[DATA FOR THIS TASK]

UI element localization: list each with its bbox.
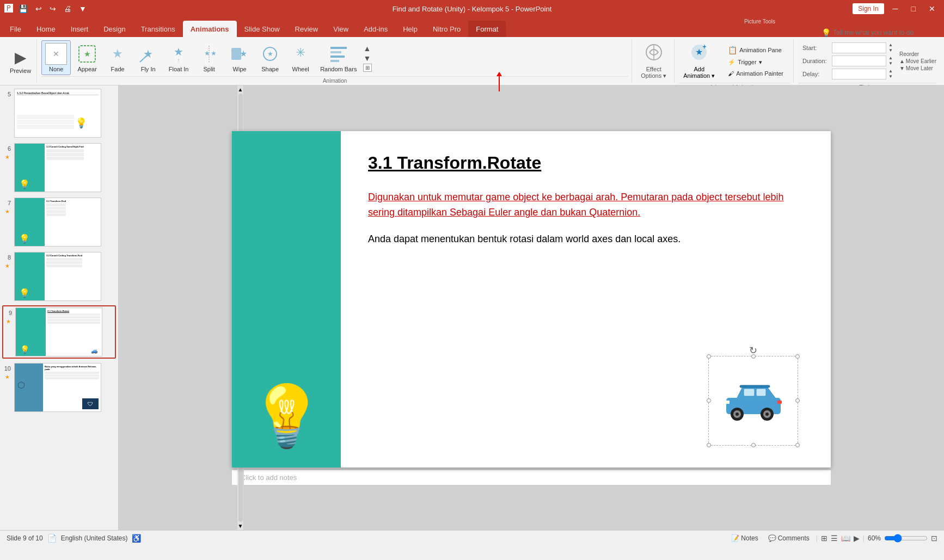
reading-view-btn[interactable]: 📖 bbox=[841, 534, 850, 543]
corner-handle-tr[interactable] bbox=[795, 354, 800, 359]
add-animation-button[interactable]: ★ + Add Animation ▾ bbox=[679, 40, 719, 82]
animation-flyin[interactable]: ★ Fly In bbox=[134, 41, 162, 75]
animation-wipe[interactable]: ★ Wipe bbox=[225, 41, 254, 75]
redo-btn[interactable]: ↪ bbox=[47, 3, 58, 14]
mid-handle-top[interactable] bbox=[751, 354, 756, 359]
tab-help[interactable]: Help bbox=[395, 21, 425, 37]
slide8-content: 3.2 Contoh Coding Transform.Find bbox=[45, 253, 84, 300]
tab-animations[interactable]: Animations bbox=[183, 21, 237, 37]
floatin-label: Float In bbox=[169, 66, 189, 72]
minimize-btn[interactable]: ─ bbox=[888, 3, 903, 14]
animation-wheel[interactable]: ✳ Wheel bbox=[286, 41, 315, 75]
scroll-up-btn[interactable]: ▲ bbox=[238, 87, 243, 93]
animation-none[interactable]: ✕ None bbox=[41, 40, 71, 75]
comments-button[interactable]: 💬 Comments bbox=[765, 533, 813, 543]
tab-addins[interactable]: Add-ins bbox=[356, 21, 395, 37]
notes-icon: 📝 bbox=[731, 534, 739, 542]
scroll-down-arrow[interactable]: ▼ bbox=[363, 54, 372, 63]
animation-painter-button[interactable]: 🖌 Animation Painter bbox=[725, 69, 787, 78]
duration-input[interactable] bbox=[832, 56, 886, 66]
trigger-button[interactable]: ⚡ Trigger ▾ bbox=[725, 58, 765, 67]
scroll-down-btn[interactable]: ▼ bbox=[238, 523, 243, 529]
wheel-animation-icon: ✳ bbox=[290, 43, 311, 65]
tab-insert[interactable]: Insert bbox=[63, 21, 96, 37]
qa-dropdown[interactable]: ▼ bbox=[77, 3, 89, 14]
flyin-label: Fly In bbox=[141, 66, 156, 72]
delay-input[interactable] bbox=[832, 69, 886, 79]
corner-handle-bl[interactable] bbox=[707, 443, 711, 447]
divider: | bbox=[816, 534, 818, 542]
slide-item-7[interactable]: 7 ★ 2.1 Transform.Find 💡 bbox=[2, 196, 116, 248]
maximize-btn[interactable]: □ bbox=[907, 3, 920, 14]
slide-item-8[interactable]: 8 ★ 3.2 Contoh Coding Transform.Find 💡 bbox=[2, 251, 116, 302]
tab-format[interactable]: Format bbox=[468, 21, 506, 37]
slideshow-view-btn[interactable]: ▶ bbox=[854, 534, 860, 543]
tell-me-box[interactable]: 💡 bbox=[822, 28, 942, 37]
print-btn[interactable]: 🖨 bbox=[62, 3, 73, 14]
tab-review[interactable]: Review bbox=[287, 21, 326, 37]
close-btn[interactable]: ✕ bbox=[924, 3, 940, 14]
start-up-arrow[interactable]: ▲ bbox=[888, 42, 893, 48]
slide-item-9[interactable]: 9 ★ 2.1 Transform.Rotate 💡 🚙 bbox=[2, 305, 116, 359]
animation-fade[interactable]: ★ Fade bbox=[103, 41, 132, 75]
save-quick-btn[interactable]: 💾 bbox=[16, 3, 30, 14]
tab-slideshow[interactable]: Slide Show bbox=[237, 21, 287, 37]
start-down-arrow[interactable]: ▼ bbox=[888, 48, 893, 53]
delay-up-arrow[interactable]: ▲ bbox=[888, 69, 893, 74]
duration-down-arrow[interactable]: ▼ bbox=[888, 61, 893, 66]
corner-handle-tl[interactable] bbox=[707, 354, 711, 359]
trigger-icon: ⚡ bbox=[728, 59, 735, 66]
car-image-container[interactable]: ↻ bbox=[708, 356, 798, 446]
animation-pane-button[interactable]: 📋 Animation Pane bbox=[725, 45, 785, 56]
slide-item-6[interactable]: 6 ★ 1.3 Contoh Coding GameObjek.Find 💡 bbox=[2, 142, 116, 193]
duration-up-arrow[interactable]: ▲ bbox=[888, 56, 893, 61]
slide-item-10[interactable]: 10 ★ ⬡ Buku yang menggunakan teknik Anim… bbox=[2, 362, 116, 413]
animation-appear[interactable]: ★ Appear bbox=[73, 41, 101, 75]
animation-floatin[interactable]: ★ ↑ Float In bbox=[164, 41, 193, 75]
svg-rect-18 bbox=[330, 60, 339, 62]
animation-randombars[interactable]: Random Bars bbox=[317, 41, 360, 75]
zoom-slider[interactable] bbox=[884, 534, 928, 543]
sign-in-button[interactable]: Sign In bbox=[853, 3, 884, 14]
normal-view-btn[interactable]: ⊞ bbox=[821, 534, 827, 543]
tab-view[interactable]: View bbox=[326, 21, 356, 37]
move-earlier-btn[interactable]: ▲ Move Earlier bbox=[899, 58, 936, 64]
tab-home[interactable]: Home bbox=[29, 21, 63, 37]
animation-split[interactable]: ★ ★ Split bbox=[195, 41, 223, 75]
corner-handle-br[interactable] bbox=[795, 443, 800, 447]
delay-down-arrow[interactable]: ▼ bbox=[888, 74, 893, 79]
add-animation-icon: ★ + bbox=[689, 42, 709, 66]
split-animation-icon: ★ ★ bbox=[198, 43, 220, 65]
mid-handle-left[interactable] bbox=[707, 398, 711, 403]
notes-button[interactable]: 📝 Notes bbox=[728, 533, 761, 543]
mid-handle-bottom[interactable] bbox=[751, 443, 756, 447]
outline-view-btn[interactable]: ☰ bbox=[831, 534, 838, 543]
split-label: Split bbox=[203, 66, 214, 72]
scroll-up-arrow[interactable]: ▲ bbox=[363, 44, 372, 53]
undo-btn[interactable]: ↩ bbox=[33, 3, 44, 14]
tell-me-input[interactable] bbox=[833, 29, 942, 36]
animation-pane-label: Animation Pane bbox=[739, 47, 782, 53]
effect-options-button[interactable]: Effect Options ▾ bbox=[636, 40, 671, 82]
wipe-animation-icon: ★ bbox=[229, 43, 250, 65]
tab-nitropro[interactable]: Nitro Pro bbox=[425, 21, 468, 37]
fit-slide-btn[interactable]: ⊡ bbox=[931, 534, 937, 543]
ribbon-group-effect: Effect Options ▾ bbox=[633, 39, 675, 83]
animation-shape[interactable]: ★ Shape bbox=[256, 41, 284, 75]
mid-handle-right[interactable] bbox=[795, 398, 800, 403]
scroll-expand-btn[interactable]: ⊞ bbox=[363, 64, 372, 72]
tab-design[interactable]: Design bbox=[96, 21, 133, 37]
floatin-animation-icon: ★ ↑ bbox=[168, 43, 189, 65]
move-later-btn[interactable]: ▼ Move Later bbox=[899, 65, 936, 71]
svg-text:★: ★ bbox=[84, 50, 91, 58]
effect-options-icon bbox=[644, 42, 664, 66]
start-input[interactable] bbox=[832, 42, 886, 53]
car-graphic bbox=[721, 379, 786, 422]
tab-transitions[interactable]: Transitions bbox=[133, 21, 183, 37]
duration-arrows: ▲ ▼ bbox=[888, 56, 893, 66]
slide-item-5[interactable]: 5 1.3.2 Penambahan BevaObject dan Acak 💡 bbox=[2, 88, 116, 139]
slide-num-5: 5 bbox=[3, 91, 11, 97]
tab-file[interactable]: File bbox=[2, 21, 29, 37]
notes-area[interactable]: Click to add notes bbox=[232, 470, 831, 485]
preview-button[interactable]: ▶ Preview bbox=[8, 46, 33, 76]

[/DATA FOR THIS TASK]

● **TASK DETAILS**: Reproduce the preceding material exactly, skipping pictures.

● **ANSWER BOX**:
UI element localization: list each with its bbox.
reading-view-btn[interactable]: 📖 bbox=[841, 534, 850, 543]
corner-handle-tr[interactable] bbox=[795, 354, 800, 359]
add-animation-button[interactable]: ★ + Add Animation ▾ bbox=[679, 40, 719, 82]
animation-flyin[interactable]: ★ Fly In bbox=[134, 41, 162, 75]
animation-wipe[interactable]: ★ Wipe bbox=[225, 41, 254, 75]
redo-btn[interactable]: ↪ bbox=[47, 3, 58, 14]
mid-handle-top[interactable] bbox=[751, 354, 756, 359]
tab-help[interactable]: Help bbox=[395, 21, 425, 37]
slide8-content: 3.2 Contoh Coding Transform.Find bbox=[45, 253, 84, 300]
tab-animations[interactable]: Animations bbox=[183, 21, 237, 37]
floatin-label: Float In bbox=[169, 66, 189, 72]
minimize-btn[interactable]: ─ bbox=[888, 3, 903, 14]
animation-wheel[interactable]: ✳ Wheel bbox=[286, 41, 315, 75]
scroll-up-btn[interactable]: ▲ bbox=[238, 87, 243, 93]
animation-none[interactable]: ✕ None bbox=[41, 40, 71, 75]
comments-button[interactable]: 💬 Comments bbox=[765, 533, 813, 543]
tab-addins[interactable]: Add-ins bbox=[356, 21, 395, 37]
notes-icon: 📝 bbox=[731, 534, 739, 542]
scroll-down-arrow[interactable]: ▼ bbox=[363, 54, 372, 63]
animation-painter-button[interactable]: 🖌 Animation Painter bbox=[725, 69, 787, 78]
duration-input[interactable] bbox=[832, 56, 886, 66]
trigger-button[interactable]: ⚡ Trigger ▾ bbox=[725, 58, 765, 67]
scroll-down-btn[interactable]: ▼ bbox=[238, 523, 243, 529]
wheel-animation-icon: ✳ bbox=[290, 43, 311, 65]
tab-insert[interactable]: Insert bbox=[63, 21, 96, 37]
qa-dropdown[interactable]: ▼ bbox=[77, 3, 89, 14]
flyin-label: Fly In bbox=[141, 66, 156, 72]
delay-input[interactable] bbox=[832, 69, 886, 79]
corner-handle-bl[interactable] bbox=[707, 443, 711, 447]
divider: | bbox=[816, 534, 818, 542]
slide-item-7[interactable]: 7 ★ 2.1 Transform.Find 💡 bbox=[2, 196, 116, 248]
maximize-btn[interactable]: □ bbox=[907, 3, 920, 14]
slide-item-8[interactable]: 8 ★ 3.2 Contoh Coding Transform.Find 💡 bbox=[2, 251, 116, 302]
tab-format[interactable]: Format bbox=[468, 21, 506, 37]
slideshow-view-btn[interactable]: ▶ bbox=[854, 534, 860, 543]
tell-me-box[interactable]: 💡 bbox=[822, 28, 942, 37]
print-btn[interactable]: 🖨 bbox=[62, 3, 73, 14]
tab-review[interactable]: Review bbox=[287, 21, 326, 37]
close-btn[interactable]: ✕ bbox=[924, 3, 940, 14]
start-up-arrow[interactable]: ▲ bbox=[888, 42, 893, 48]
slide-item-9[interactable]: 9 ★ 2.1 Transform.Rotate 💡 🚙 bbox=[2, 305, 116, 359]
animation-fade[interactable]: ★ Fade bbox=[103, 41, 132, 75]
save-quick-btn[interactable]: 💾 bbox=[16, 3, 30, 14]
tab-slideshow[interactable]: Slide Show bbox=[237, 21, 287, 37]
start-down-arrow[interactable]: ▼ bbox=[888, 48, 893, 53]
delay-up-arrow[interactable]: ▲ bbox=[888, 69, 893, 74]
duration-down-arrow[interactable]: ▼ bbox=[888, 61, 893, 66]
corner-handle-tl[interactable] bbox=[707, 354, 711, 359]
trigger-icon: ⚡ bbox=[728, 59, 735, 66]
car-image-container[interactable]: ↻ bbox=[708, 356, 798, 446]
animation-pane-button[interactable]: 📋 Animation Pane bbox=[725, 45, 785, 56]
slide-item-6[interactable]: 6 ★ 1.3 Contoh Coding GameObjek.Find 💡 bbox=[2, 142, 116, 193]
duration-up-arrow[interactable]: ▲ bbox=[888, 56, 893, 61]
slide-item-10[interactable]: 10 ★ ⬡ Buku yang menggunakan teknik Anim… bbox=[2, 362, 116, 413]
animation-appear[interactable]: ★ Appear bbox=[73, 41, 101, 75]
animation-floatin[interactable]: ★ ↑ Float In bbox=[164, 41, 193, 75]
svg-rect-18 bbox=[330, 60, 339, 62]
animation-randombars[interactable]: Random Bars bbox=[317, 41, 360, 75]
zoom-slider[interactable] bbox=[884, 534, 928, 543]
sign-in-button[interactable]: Sign In bbox=[853, 3, 884, 14]
normal-view-btn[interactable]: ⊞ bbox=[821, 534, 827, 543]
tab-view[interactable]: View bbox=[326, 21, 356, 37]
move-earlier-btn[interactable]: ▲ Move Earlier bbox=[899, 58, 936, 64]
tab-home[interactable]: Home bbox=[29, 21, 63, 37]
animation-split[interactable]: ★ ★ Split bbox=[195, 41, 223, 75]
corner-handle-br[interactable] bbox=[795, 443, 800, 447]
delay-down-arrow[interactable]: ▼ bbox=[888, 74, 893, 79]
add-animation-icon: ★ + bbox=[689, 42, 709, 66]
split-animation-icon: ★ ★ bbox=[198, 43, 220, 65]
mid-handle-left[interactable] bbox=[707, 398, 711, 403]
notes-button[interactable]: 📝 Notes bbox=[728, 533, 761, 543]
mid-handle-bottom[interactable] bbox=[751, 443, 756, 447]
outline-view-btn[interactable]: ☰ bbox=[831, 534, 838, 543]
split-label: Split bbox=[203, 66, 214, 72]
scroll-up-arrow[interactable]: ▲ bbox=[363, 44, 372, 53]
undo-btn[interactable]: ↩ bbox=[33, 3, 44, 14]
tell-me-input[interactable] bbox=[833, 29, 942, 36]
animation-pane-label: Animation Pane bbox=[739, 47, 782, 53]
effect-options-button[interactable]: Effect Options ▾ bbox=[636, 40, 671, 82]
wipe-animation-icon: ★ bbox=[229, 43, 250, 65]
tab-nitropro[interactable]: Nitro Pro bbox=[425, 21, 468, 37]
fit-slide-btn[interactable]: ⊡ bbox=[931, 534, 937, 543]
ribbon-group-effect: Effect Options ▾ bbox=[633, 39, 675, 83]
animation-shape[interactable]: ★ Shape bbox=[256, 41, 284, 75]
mid-handle-right[interactable] bbox=[795, 398, 800, 403]
scroll-expand-btn[interactable]: ⊞ bbox=[363, 64, 372, 72]
tab-design[interactable]: Design bbox=[96, 21, 133, 37]
floatin-animation-icon: ★ ↑ bbox=[168, 43, 189, 65]
move-later-btn[interactable]: ▼ Move Later bbox=[899, 65, 936, 71]
svg-text:★: ★ bbox=[84, 50, 91, 58]
effect-options-icon bbox=[644, 42, 664, 66]
start-input[interactable] bbox=[832, 42, 886, 53]
car-graphic bbox=[721, 379, 786, 422]
tab-transitions[interactable]: Transitions bbox=[133, 21, 183, 37]
duration-arrows: ▲ ▼ bbox=[888, 56, 893, 66]
slide-item-5[interactable]: 5 1.3.2 Penambahan BevaObject dan Acak 💡 bbox=[2, 88, 116, 139]
slide-num-5: 5 bbox=[3, 91, 11, 97]
tab-file[interactable]: File bbox=[2, 21, 29, 37]
notes-area[interactable]: Click to add notes bbox=[232, 470, 831, 485]
preview-button[interactable]: ▶ Preview bbox=[8, 46, 33, 76]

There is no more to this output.